Starting Points for Social Workers
According to Jose E. Coll, PhD, coauthor of the book A Civilian Counselor’s Primer: Counseling Veterans, “It’s important for social workers to do their homework on military culture and history, to understand why a servicemember signed up and what he or she did in the military and understand the alphabet soup of acronyms. The serviceperson might have been exposed to trauma in boot camp or before he or she entered the military.”
Coll also notes the “tremendous numbers of civilian contractors being deployed to Afghanistan and Iraq. From a social worker’s perspective, they are carrying all kinds of issues but may not have received early counseling because they are not military members.”

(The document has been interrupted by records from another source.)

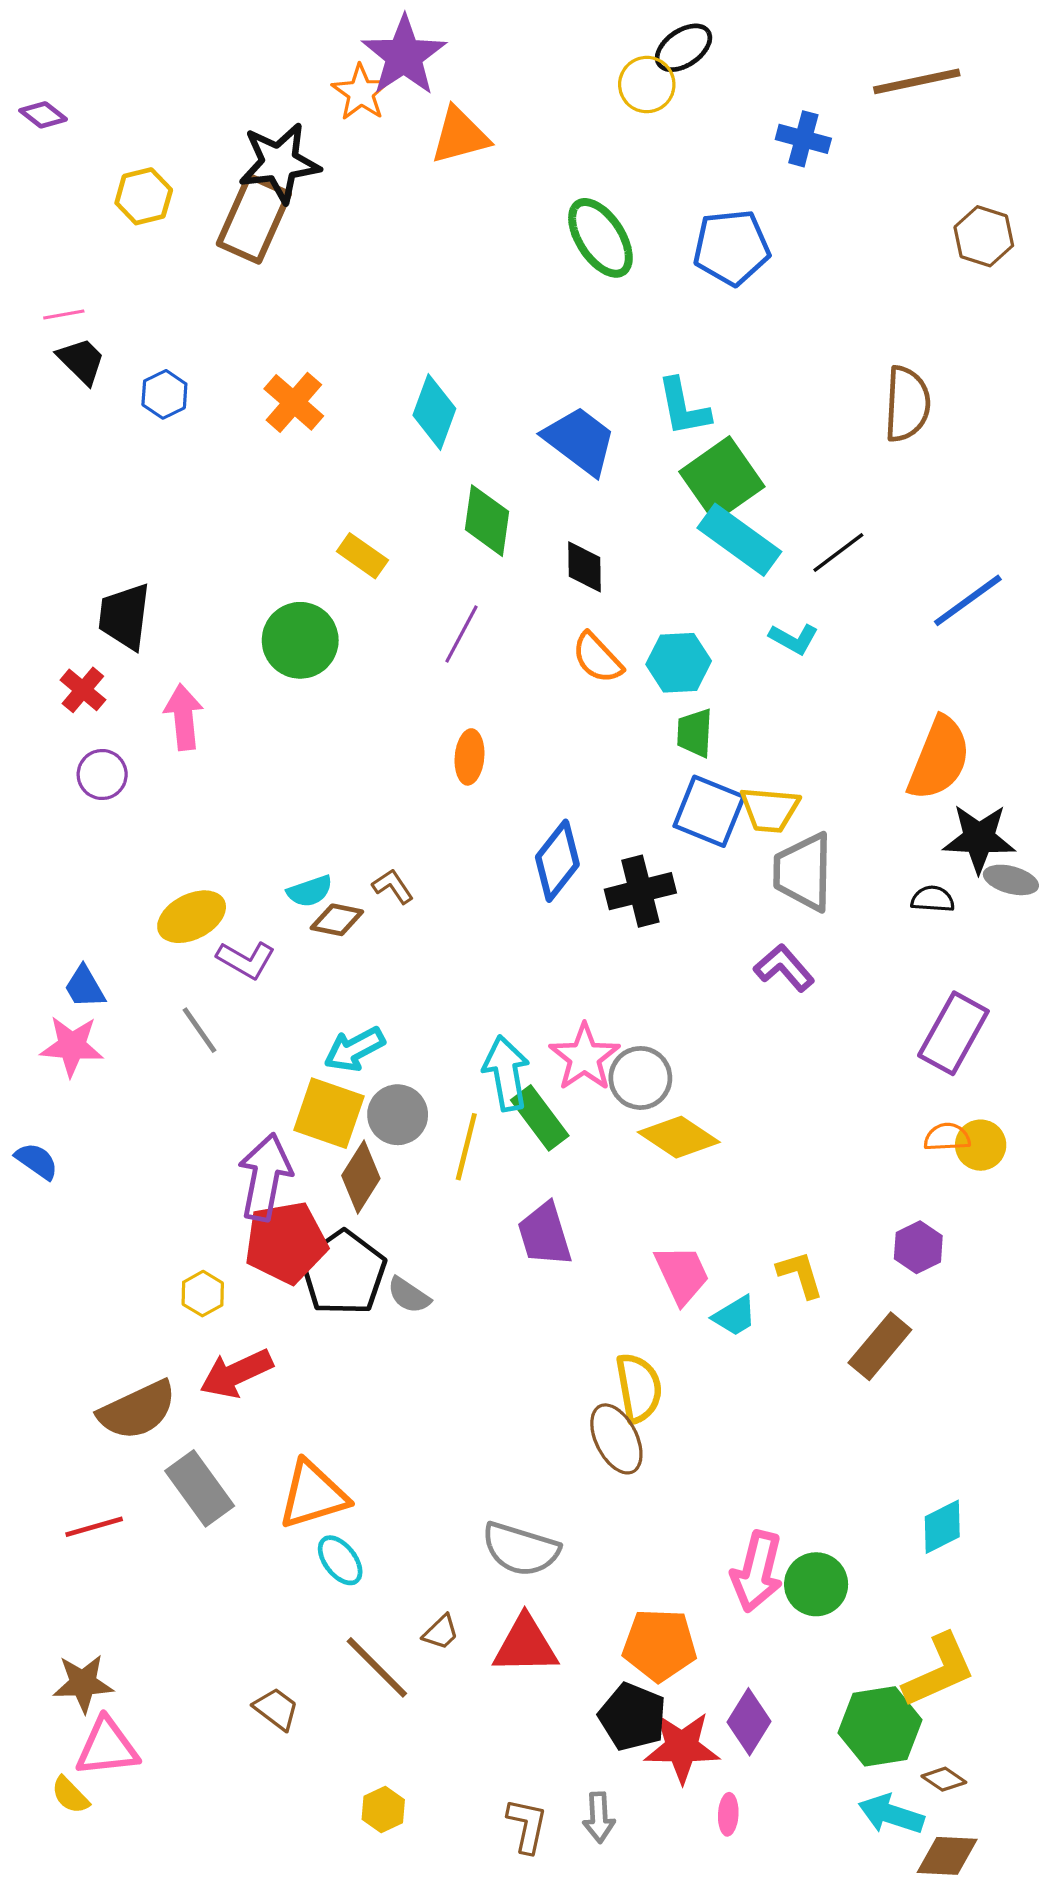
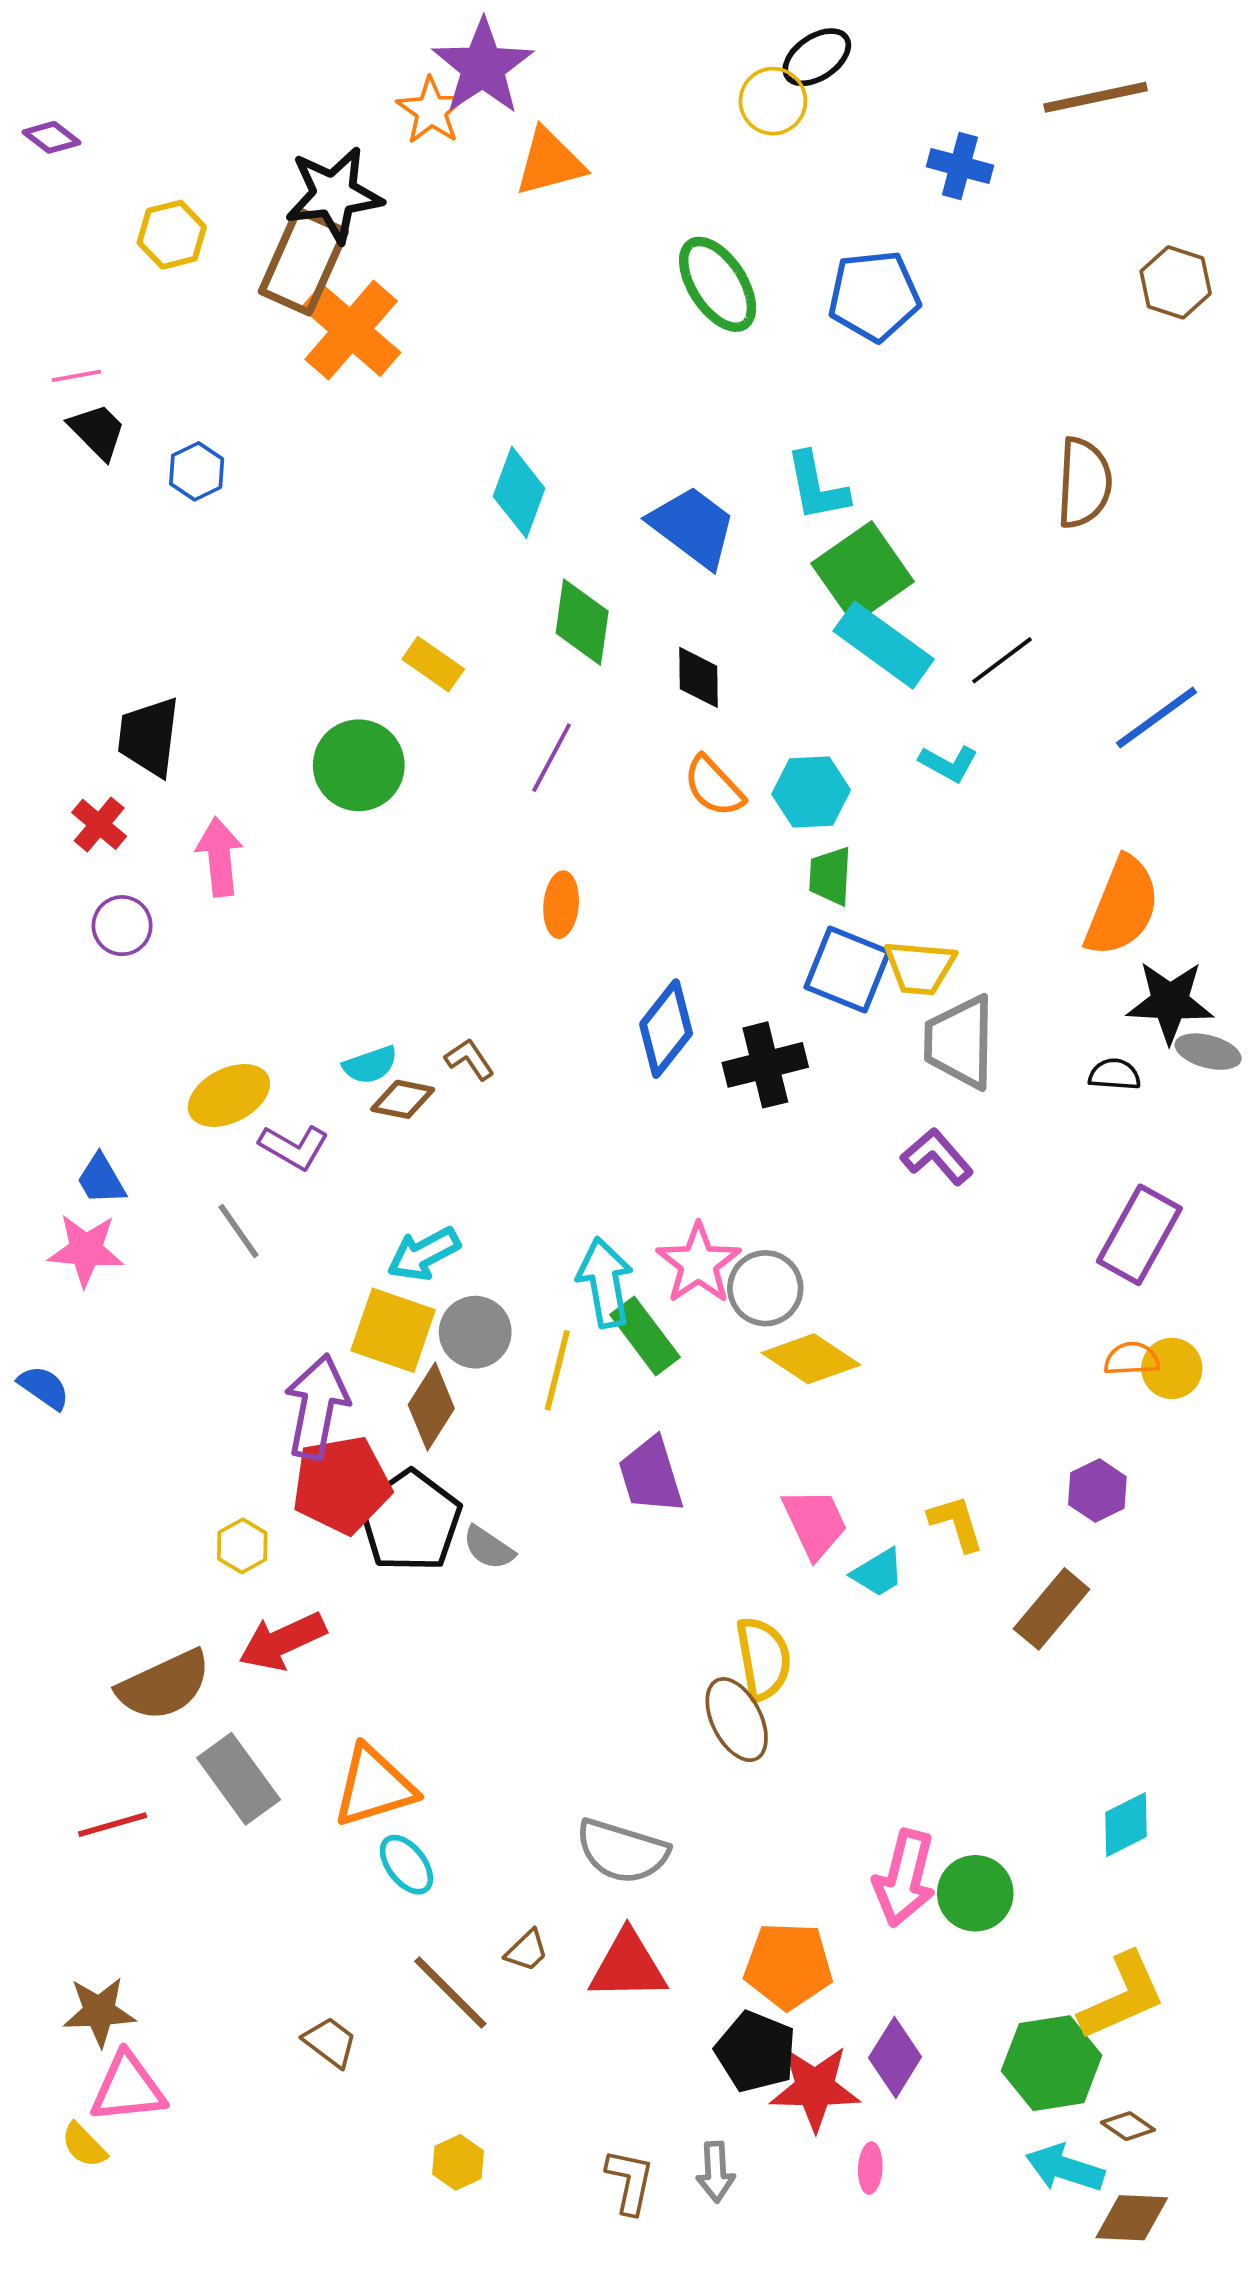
orange cross: (294, 402) -> (351, 330), moved, size x1.4

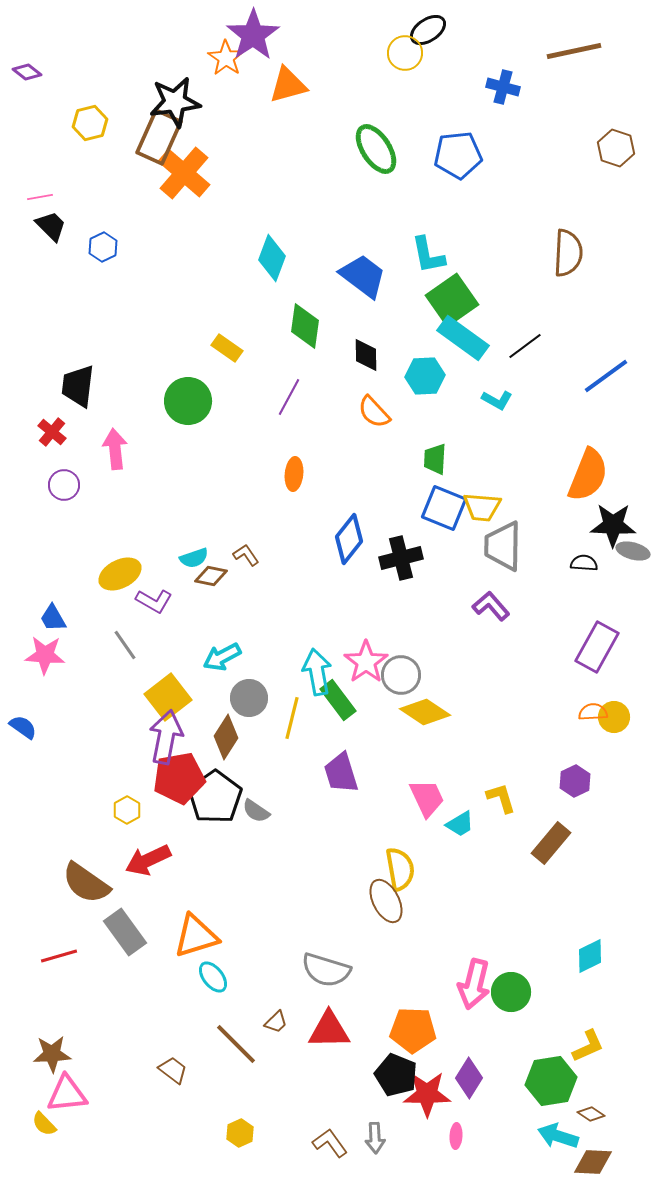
cyan hexagon: (811, 792) -> (425, 376), moved
yellow square: (393, 1330) -> (168, 697), moved, turned 33
brown semicircle: (164, 1685) -> (86, 883), turned 60
yellow L-shape: (1122, 1996) -> (588, 1046), size x0.7
brown L-shape: (630, 2181) -> (330, 1143), turned -48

If you are treating a client with symptoms of posttraumatic stress disorder, says Michael E. Kilpatrick, MD, director of Strategic Communications for the Military Health System, “be very aware of substance abuse behaviors and how to ask the right questions to engage the family to make sure that we’re treating the whole family constellation.”
Reyes agrees: “Social workers need to be mindful that returning soldiers are not going to tell them they are binge drinking. It usually surfaces behaviorally, such as in motorcycle accidents, suicidal gestures, going AWOL.” In addition, female servicepersons may present with issues related to military sexual trauma.